* _Records for this exercise_:
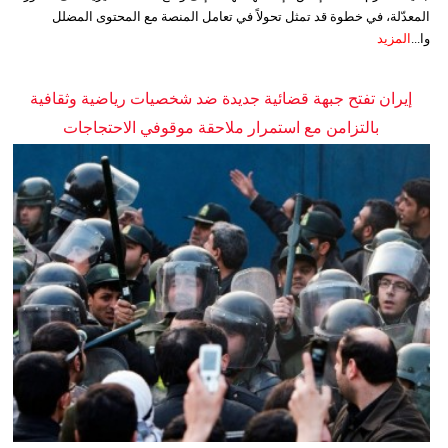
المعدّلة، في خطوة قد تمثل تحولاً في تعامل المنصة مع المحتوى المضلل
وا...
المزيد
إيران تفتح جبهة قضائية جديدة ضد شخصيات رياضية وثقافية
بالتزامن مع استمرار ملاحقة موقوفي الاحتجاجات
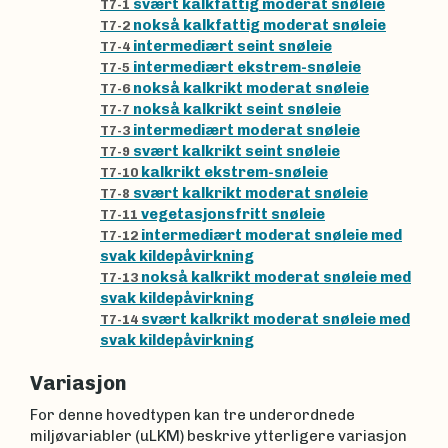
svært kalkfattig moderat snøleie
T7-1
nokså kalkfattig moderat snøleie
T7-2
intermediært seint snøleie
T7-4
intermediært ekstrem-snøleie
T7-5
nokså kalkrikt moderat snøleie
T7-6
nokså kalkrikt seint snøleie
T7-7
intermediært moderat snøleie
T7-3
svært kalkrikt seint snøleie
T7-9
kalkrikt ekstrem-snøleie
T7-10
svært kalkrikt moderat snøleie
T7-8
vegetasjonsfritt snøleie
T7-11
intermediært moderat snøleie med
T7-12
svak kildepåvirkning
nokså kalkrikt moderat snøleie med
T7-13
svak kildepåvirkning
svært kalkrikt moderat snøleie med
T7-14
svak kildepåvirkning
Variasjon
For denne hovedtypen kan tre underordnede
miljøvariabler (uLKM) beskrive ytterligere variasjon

* _What to produce_:
Set the listing down exactly, without its pictures.

* _Exercise answer_:
المعدّلة، في خطوة قد تمثل تحولاً في تعامل المنصة مع المحتوى المضلل
وا...
المزيد
إيران تفتح جبهة قضائية جديدة ضد شخصيات رياضية وثقافية
بالتزامن مع استمرار ملاحقة موقوفي الاحتجاجات
svært kalkfattig moderat snøleie
T7-1
nokså kalkfattig moderat snøleie
T7-2
intermediært seint snøleie
T7-4
intermediært ekstrem-snøleie
T7-5
nokså kalkrikt moderat snøleie
T7-6
nokså kalkrikt seint snøleie
T7-7
intermediært moderat snøleie
T7-3
svært kalkrikt seint snøleie
T7-9
kalkrikt ekstrem-snøleie
T7-10
svært kalkrikt moderat snøleie
T7-8
vegetasjonsfritt snøleie
T7-11
intermediært moderat snøleie med
T7-12
svak kildepåvirkning
nokså kalkrikt moderat snøleie med
T7-13
svak kildepåvirkning
svært kalkrikt moderat snøleie med
T7-14
svak kildepåvirkning
Variasjon
For denne hovedtypen kan tre underordnede
miljøvariabler (uLKM) beskrive ytterligere variasjon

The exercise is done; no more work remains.